Written by Daniel Wiessner and Nate Raymond
- Reuters, BostonUber Technologies, and Lyft (NASDAQ: LYFT) settled on Thursday, agreeing to pay $175 million to settle a lawsuit brought by the state attorney general, who claimed that the companies had improperly treated drivers as independent contractors, entitled to lower pay than employees, and to adopt a $32.50 hourly minimum pay standard for drivers in Massachusetts.
- Attorney General Andrea Joy Campbell stated that the businesses also consented to provide paid sick leave, accident insurance, and healthcare stipends to drivers, as well as to cease backing or endorsing a ballot measure that would have asked voters in November to confirm the status of app-based drivers as contractors.
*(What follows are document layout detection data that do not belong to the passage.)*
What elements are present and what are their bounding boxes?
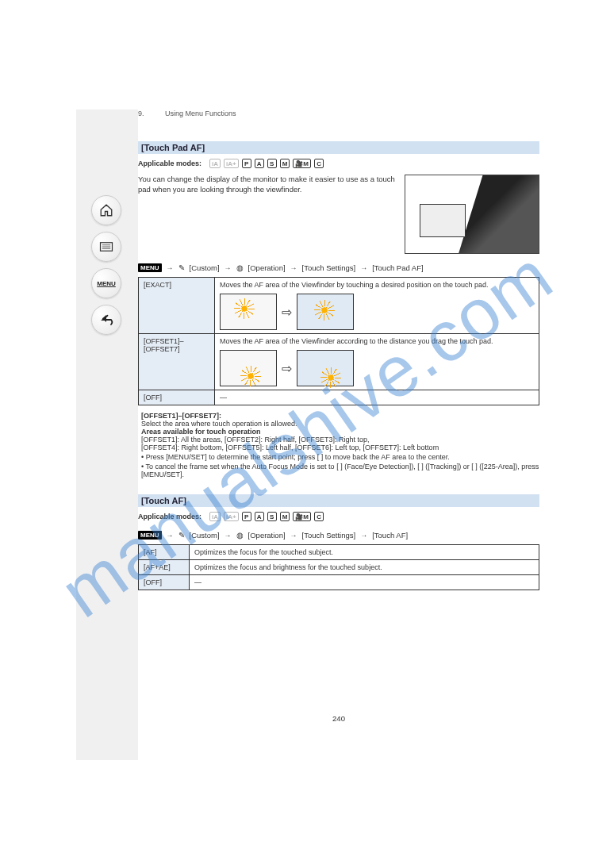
offset-desc: Select the area where touch operation is…	[141, 420, 539, 428]
option-value: Moves the AF area of the Viewfinder by t…	[220, 281, 489, 289]
mode-icon-c: C	[314, 512, 324, 521]
table-row: [OFFSET1]– [OFFSET7] Moves the AF area o…	[139, 334, 539, 390]
mode-icon-ia: iA	[209, 512, 221, 521]
offset-caption: Areas available for touch operation	[141, 428, 261, 436]
home-icon	[99, 203, 113, 217]
custom-label: [Custom]	[190, 531, 220, 540]
option-key: [EXACT]	[139, 278, 215, 334]
dial-icon: ◍	[236, 531, 244, 540]
menu-badge-icon: MENU	[138, 263, 162, 272]
section1-mode-row: Applicable modes: iA iA+ P A S M 🎥M C	[138, 159, 539, 168]
touchpad-drag-illustration	[220, 350, 277, 386]
flow-arrow-icon: ⇨	[282, 305, 292, 320]
mode-icon-ia: iA	[209, 159, 221, 168]
mode-icon-p: P	[242, 512, 251, 521]
option-value-cell: Moves the AF area of the Viewfinder acco…	[215, 334, 539, 390]
offset-item-line: [OFFSET4]: Right bottom, [OFFSET5]: Left…	[141, 444, 539, 451]
mode-icon-a: A	[255, 512, 264, 521]
mode-icon-m: M	[280, 512, 290, 521]
exact-illustration-row: ⇨	[220, 294, 534, 330]
list-icon	[99, 241, 113, 252]
note-bullet: To cancel the frame set when the Auto Fo…	[141, 463, 539, 478]
applicable-modes-label: Applicable modes:	[138, 159, 201, 167]
option-value: Moves the AF area of the Viewfinder acco…	[220, 337, 493, 345]
table-row: [AF+AE] Optimizes the focus and brightne…	[139, 560, 539, 575]
applicable-modes-label: Applicable modes:	[138, 513, 201, 520]
option-key: [AF+AE]	[139, 560, 190, 575]
option-key: [OFF]	[139, 390, 215, 405]
mode-icon-a: A	[255, 159, 264, 168]
option-value: —	[190, 575, 539, 590]
arrow-sep-icon: →	[360, 532, 367, 540]
chapter-title: Using Menu Functions	[165, 109, 236, 117]
nav-contents-button[interactable]	[91, 232, 121, 262]
arrow-sep-icon: →	[360, 264, 367, 272]
table-row: [OFF] —	[139, 390, 539, 405]
mode-icon-iaplus: iA+	[224, 512, 239, 521]
mode-icon-s: S	[267, 159, 277, 168]
mode-icon-p: P	[242, 159, 251, 168]
section1-title-bar: [Touch Pad AF]	[138, 141, 539, 154]
viewfinder-screen-illustration	[297, 294, 354, 330]
offset-item-line: [OFFSET1]: All the areas, [OFFSET2]: Rig…	[141, 436, 539, 444]
arrow-sep-icon: →	[290, 532, 297, 540]
wrench-icon: ✎	[178, 263, 185, 272]
offset-range-label: [OFFSET1]–[OFFSET7]:	[141, 412, 221, 420]
mode-icon-c: C	[314, 159, 324, 168]
table-row: [AF] Optimizes the focus for the touched…	[139, 545, 539, 560]
page-number: 240	[138, 714, 539, 723]
chapter-header: 9. Using Menu Functions	[138, 109, 539, 117]
mode-icon-m: M	[280, 159, 290, 168]
table-row: [OFF] —	[139, 575, 539, 590]
chapter-number: 9.	[138, 109, 165, 117]
viewfinder-drag-illustration	[297, 350, 354, 386]
page-content: 9. Using Menu Functions [Touch Pad AF] A…	[138, 109, 539, 590]
touchpad-screen-illustration	[220, 294, 277, 330]
arrow-sep-icon: →	[167, 532, 174, 540]
touch-settings-label: [Touch Settings]	[302, 263, 356, 272]
section2-options-table: [AF] Optimizes the focus for the touched…	[138, 544, 539, 590]
touch-af-label: [Touch AF]	[372, 531, 408, 540]
nav-back-button[interactable]	[91, 305, 121, 335]
offset-illustration-row: ⇨	[220, 350, 534, 386]
touch-pad-af-label: [Touch Pad AF]	[372, 263, 423, 272]
touch-settings-label: [Touch Settings]	[302, 531, 356, 540]
operation-label: [Operation]	[248, 263, 286, 272]
nav-icon-column: MENU	[91, 195, 126, 341]
section1-menu-path: MENU → ✎ [Custom] → ◍ [Operation] → [Tou…	[138, 263, 539, 272]
section2-title-bar: [Touch AF]	[138, 494, 539, 507]
wrench-icon: ✎	[178, 531, 185, 540]
flow-arrow-icon: ⇨	[282, 361, 292, 376]
nav-menu-button[interactable]: MENU	[91, 268, 121, 298]
nav-home-button[interactable]	[91, 195, 121, 225]
section2-menu-path: MENU → ✎ [Custom] → ◍ [Operation] → [Tou…	[138, 531, 539, 540]
custom-label: [Custom]	[190, 263, 220, 272]
option-value: Optimizes the focus and brightness for t…	[190, 560, 539, 575]
mode-icon-movie: 🎥M	[293, 512, 311, 521]
mode-icon-iaplus: iA+	[224, 159, 239, 168]
option-key: [AF]	[139, 545, 190, 560]
mode-icon-s: S	[267, 512, 277, 521]
viewfinder-illustration	[405, 175, 539, 254]
note-bullet: Press [MENU/SET] to determine the start …	[141, 453, 539, 461]
option-key: [OFF]	[139, 575, 190, 590]
arrow-sep-icon: →	[167, 264, 174, 272]
arrow-sep-icon: →	[224, 532, 232, 540]
offset-subsection: [OFFSET1]–[OFFSET7]: Select the area whe…	[141, 412, 539, 451]
back-arrow-icon	[99, 313, 113, 327]
option-key: [OFFSET1]– [OFFSET7]	[139, 334, 215, 390]
option-value: —	[215, 390, 539, 405]
dial-icon: ◍	[236, 263, 244, 272]
mode-icon-movie: 🎥M	[293, 159, 311, 168]
menu-badge-icon: MENU	[138, 531, 162, 540]
option-value: Optimizes the focus for the touched subj…	[190, 545, 539, 560]
operation-label: [Operation]	[248, 531, 286, 540]
arrow-sep-icon: →	[290, 264, 297, 272]
table-row: [EXACT] Moves the AF area of the Viewfin…	[139, 278, 539, 334]
arrow-sep-icon: →	[224, 264, 232, 272]
option-value-cell: Moves the AF area of the Viewfinder by t…	[215, 278, 539, 334]
section1-options-table: [EXACT] Moves the AF area of the Viewfin…	[138, 277, 539, 405]
section2-mode-row: Applicable modes: iA iA+ P A S M 🎥M C	[138, 512, 539, 521]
- Uber’s chief legal officer, Tony West, said, “By seizing this opportunity, we’ve resolved historical liabilities by building a new operating model that balances both flexibility and benefits.”
- According to the accord, Lyft must pay the state $27 million and Uber $148 million. Drivers will get at least $140 million in compensation, according to a court document.
- Hours after the highest court in Massachusetts opened the path for voters to determine whether to support the industry-backed ballot initiative and the competing labor-backed plan to let drivers form unions, which will proceed, Democrat Campbell made the announcement.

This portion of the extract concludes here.